### Your objective
Count the lines below that include "riscaldamento". Only the number should be given.

Page images and extracted text:
──────────

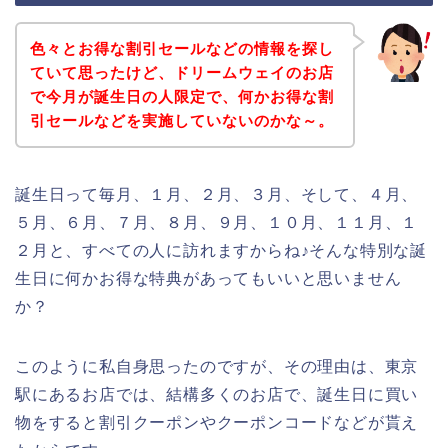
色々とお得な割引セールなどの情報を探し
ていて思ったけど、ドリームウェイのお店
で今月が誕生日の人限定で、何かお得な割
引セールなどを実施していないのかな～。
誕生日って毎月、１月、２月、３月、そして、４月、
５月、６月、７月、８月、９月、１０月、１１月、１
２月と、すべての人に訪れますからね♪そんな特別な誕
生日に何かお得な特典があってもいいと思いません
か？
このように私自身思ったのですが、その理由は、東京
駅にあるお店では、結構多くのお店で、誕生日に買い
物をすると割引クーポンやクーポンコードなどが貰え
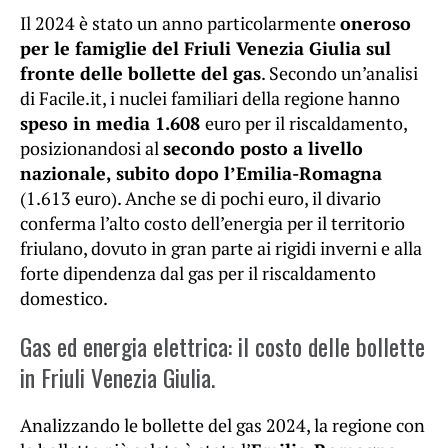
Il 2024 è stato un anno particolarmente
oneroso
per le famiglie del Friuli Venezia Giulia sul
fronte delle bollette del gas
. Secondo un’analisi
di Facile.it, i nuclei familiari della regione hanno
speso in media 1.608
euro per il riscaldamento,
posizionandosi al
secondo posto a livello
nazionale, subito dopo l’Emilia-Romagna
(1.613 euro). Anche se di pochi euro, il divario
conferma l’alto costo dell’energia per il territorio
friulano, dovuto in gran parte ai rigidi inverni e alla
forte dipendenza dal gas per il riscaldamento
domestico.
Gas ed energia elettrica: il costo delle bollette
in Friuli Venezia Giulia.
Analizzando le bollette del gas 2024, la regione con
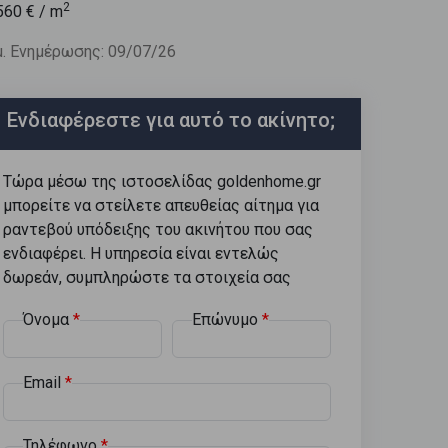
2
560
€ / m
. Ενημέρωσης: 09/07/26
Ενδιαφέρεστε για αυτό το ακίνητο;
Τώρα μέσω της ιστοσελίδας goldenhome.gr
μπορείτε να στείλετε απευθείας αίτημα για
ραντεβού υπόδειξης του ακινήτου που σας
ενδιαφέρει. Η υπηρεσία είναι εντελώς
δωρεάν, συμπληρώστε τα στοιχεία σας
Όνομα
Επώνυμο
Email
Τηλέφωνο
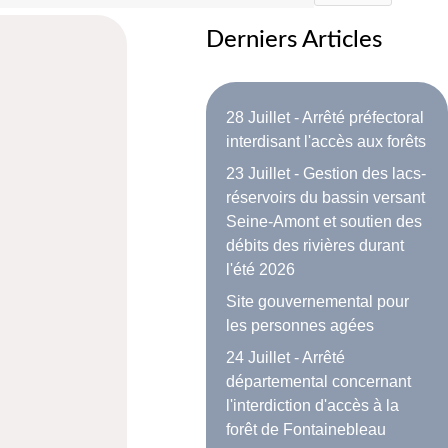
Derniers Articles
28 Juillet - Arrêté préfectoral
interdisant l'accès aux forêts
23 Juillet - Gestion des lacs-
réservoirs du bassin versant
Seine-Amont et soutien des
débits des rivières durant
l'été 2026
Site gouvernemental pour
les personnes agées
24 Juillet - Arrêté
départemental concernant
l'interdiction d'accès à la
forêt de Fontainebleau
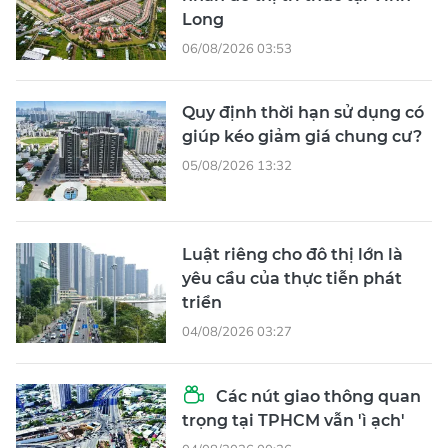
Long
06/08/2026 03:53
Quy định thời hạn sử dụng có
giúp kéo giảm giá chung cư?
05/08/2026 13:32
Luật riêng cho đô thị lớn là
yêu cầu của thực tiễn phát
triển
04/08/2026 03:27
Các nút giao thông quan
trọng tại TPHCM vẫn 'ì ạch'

──────────

### Task response
2